月宮天子―がっくうてんし―
「皆、お前のためを思って言ってくれるんだぞ! 辛いのはお前だけじゃない。どうして、素直になれないんだ!」

「うっせぇ! 放っとけよ! 食わすのが嫌なら、メシだって抜けばいいだろっ!」


そこは一階の一番奥にある部屋だった。

入るなり怒鳴り声が聞こえる。
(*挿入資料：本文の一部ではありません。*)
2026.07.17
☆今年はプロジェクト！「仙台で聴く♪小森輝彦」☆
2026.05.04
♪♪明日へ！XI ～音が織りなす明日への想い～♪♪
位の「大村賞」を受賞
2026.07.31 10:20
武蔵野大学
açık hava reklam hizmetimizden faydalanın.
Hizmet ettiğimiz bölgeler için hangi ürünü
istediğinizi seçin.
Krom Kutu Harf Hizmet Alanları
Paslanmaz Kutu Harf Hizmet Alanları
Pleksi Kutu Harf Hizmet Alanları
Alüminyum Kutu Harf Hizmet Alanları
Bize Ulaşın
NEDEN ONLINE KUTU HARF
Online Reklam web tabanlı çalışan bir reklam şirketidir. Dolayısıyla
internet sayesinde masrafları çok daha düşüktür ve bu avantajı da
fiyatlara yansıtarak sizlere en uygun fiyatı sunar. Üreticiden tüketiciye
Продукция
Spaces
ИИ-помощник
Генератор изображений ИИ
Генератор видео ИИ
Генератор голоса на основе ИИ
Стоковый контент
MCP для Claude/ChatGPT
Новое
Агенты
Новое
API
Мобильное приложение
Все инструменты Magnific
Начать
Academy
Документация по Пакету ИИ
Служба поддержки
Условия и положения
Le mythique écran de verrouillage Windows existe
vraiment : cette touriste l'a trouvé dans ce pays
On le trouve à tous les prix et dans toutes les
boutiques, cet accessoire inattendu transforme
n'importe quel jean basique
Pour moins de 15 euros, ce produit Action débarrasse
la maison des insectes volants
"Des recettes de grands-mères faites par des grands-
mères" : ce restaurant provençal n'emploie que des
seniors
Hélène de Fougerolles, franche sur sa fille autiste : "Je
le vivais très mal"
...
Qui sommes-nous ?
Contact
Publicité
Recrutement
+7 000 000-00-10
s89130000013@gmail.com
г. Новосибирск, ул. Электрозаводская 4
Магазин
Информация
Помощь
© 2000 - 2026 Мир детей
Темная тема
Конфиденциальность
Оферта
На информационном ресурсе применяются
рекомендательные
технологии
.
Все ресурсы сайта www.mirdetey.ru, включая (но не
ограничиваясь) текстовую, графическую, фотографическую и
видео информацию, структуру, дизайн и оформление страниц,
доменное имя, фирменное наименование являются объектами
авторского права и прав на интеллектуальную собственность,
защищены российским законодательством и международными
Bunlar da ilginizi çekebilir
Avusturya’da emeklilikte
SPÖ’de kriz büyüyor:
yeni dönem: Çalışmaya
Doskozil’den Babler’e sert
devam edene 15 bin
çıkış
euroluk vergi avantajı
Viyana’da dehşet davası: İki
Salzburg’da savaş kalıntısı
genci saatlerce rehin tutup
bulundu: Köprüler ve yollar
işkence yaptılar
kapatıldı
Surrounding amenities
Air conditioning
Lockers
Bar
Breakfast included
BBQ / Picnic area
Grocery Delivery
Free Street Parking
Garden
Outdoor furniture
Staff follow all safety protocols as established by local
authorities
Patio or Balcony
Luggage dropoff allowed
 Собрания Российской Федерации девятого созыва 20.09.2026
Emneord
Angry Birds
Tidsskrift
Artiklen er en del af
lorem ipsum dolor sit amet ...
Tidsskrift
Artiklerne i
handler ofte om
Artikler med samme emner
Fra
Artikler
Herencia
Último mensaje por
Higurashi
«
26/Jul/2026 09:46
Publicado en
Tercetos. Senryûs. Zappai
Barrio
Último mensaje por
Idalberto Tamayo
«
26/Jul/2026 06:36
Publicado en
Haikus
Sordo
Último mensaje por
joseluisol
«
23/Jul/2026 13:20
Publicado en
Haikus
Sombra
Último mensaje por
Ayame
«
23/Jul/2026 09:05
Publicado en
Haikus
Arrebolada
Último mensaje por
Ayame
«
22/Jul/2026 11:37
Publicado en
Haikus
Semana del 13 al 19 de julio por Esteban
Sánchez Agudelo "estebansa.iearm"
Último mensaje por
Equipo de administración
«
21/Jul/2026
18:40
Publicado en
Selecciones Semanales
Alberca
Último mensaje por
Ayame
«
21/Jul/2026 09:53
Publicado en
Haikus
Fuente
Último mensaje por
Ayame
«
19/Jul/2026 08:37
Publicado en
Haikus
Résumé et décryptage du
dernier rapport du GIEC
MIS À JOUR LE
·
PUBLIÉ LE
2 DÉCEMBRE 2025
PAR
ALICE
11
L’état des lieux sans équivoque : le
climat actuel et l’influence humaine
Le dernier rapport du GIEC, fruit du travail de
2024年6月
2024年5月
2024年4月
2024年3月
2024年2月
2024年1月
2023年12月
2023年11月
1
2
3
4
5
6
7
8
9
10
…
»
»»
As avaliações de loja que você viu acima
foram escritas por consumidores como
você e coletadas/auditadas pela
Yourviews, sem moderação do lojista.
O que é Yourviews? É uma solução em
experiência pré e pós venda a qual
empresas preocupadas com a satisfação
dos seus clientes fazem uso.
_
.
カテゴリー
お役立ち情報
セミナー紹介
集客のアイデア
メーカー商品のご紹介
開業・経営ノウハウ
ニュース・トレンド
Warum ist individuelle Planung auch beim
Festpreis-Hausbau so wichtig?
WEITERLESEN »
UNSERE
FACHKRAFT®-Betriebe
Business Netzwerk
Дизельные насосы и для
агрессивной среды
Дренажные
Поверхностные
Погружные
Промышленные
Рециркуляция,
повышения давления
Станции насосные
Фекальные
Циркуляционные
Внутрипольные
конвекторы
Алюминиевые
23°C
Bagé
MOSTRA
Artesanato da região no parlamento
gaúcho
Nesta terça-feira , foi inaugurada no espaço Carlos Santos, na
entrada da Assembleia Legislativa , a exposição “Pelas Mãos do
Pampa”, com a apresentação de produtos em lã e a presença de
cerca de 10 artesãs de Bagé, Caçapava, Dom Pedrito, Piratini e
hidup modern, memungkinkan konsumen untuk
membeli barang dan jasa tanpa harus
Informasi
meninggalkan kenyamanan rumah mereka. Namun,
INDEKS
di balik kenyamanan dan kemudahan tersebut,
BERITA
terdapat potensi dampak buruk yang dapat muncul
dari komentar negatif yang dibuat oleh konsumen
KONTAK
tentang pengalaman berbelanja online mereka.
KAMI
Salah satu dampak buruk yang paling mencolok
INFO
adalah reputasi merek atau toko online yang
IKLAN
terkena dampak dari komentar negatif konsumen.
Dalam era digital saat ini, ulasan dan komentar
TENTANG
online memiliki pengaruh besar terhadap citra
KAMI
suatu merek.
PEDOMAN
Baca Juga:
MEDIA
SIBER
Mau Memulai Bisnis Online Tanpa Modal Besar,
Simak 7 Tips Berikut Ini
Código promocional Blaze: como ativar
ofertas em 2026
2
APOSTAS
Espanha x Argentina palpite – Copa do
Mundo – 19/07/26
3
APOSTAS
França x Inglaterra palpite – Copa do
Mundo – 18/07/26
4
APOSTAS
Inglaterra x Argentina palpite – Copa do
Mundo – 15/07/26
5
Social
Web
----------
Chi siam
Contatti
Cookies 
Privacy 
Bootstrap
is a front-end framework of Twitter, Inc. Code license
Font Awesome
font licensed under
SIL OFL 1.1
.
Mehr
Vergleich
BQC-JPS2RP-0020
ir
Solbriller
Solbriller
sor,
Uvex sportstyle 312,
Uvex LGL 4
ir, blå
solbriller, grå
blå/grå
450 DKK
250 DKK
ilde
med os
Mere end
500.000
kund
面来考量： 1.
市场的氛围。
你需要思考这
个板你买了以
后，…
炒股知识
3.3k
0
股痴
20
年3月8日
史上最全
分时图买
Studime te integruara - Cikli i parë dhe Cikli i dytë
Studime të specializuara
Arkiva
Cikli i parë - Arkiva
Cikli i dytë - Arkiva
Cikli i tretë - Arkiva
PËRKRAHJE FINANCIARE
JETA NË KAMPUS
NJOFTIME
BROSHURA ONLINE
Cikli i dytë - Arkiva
片方は成人男性の、片方は、先日の少年の声に違いない。


「一! なんだ、その言い方はっ!」

「るせぇんだよ」


ビュン! と何かが横切り、それは白黒の塊……サッカーボールだ、ぶつかる! と愛子が思った瞬間、目の前に海が立った。

ボールは海の後頭部を直撃する。


「痛っつ」

「カ、カイ……大丈夫?」


こういう咄嗟のことが海は凄いと思う。

カッコよくないけど、本当にボディガードみたいだ。


そんなことを考える愛子の横で、香奈が声を上げた。


「まあ、なんてこと! 申し訳ありません、海さん。一君、この間のお兄さんとお姉さんが会いに来てくださったのよ。ほら、この間のお詫びと……今、ボールが当たったことも、ちゃんと謝りましょう。先生も一緒に謝るから……ね」


振り向いた少年の瞳は、先日と同じように刺々しかった。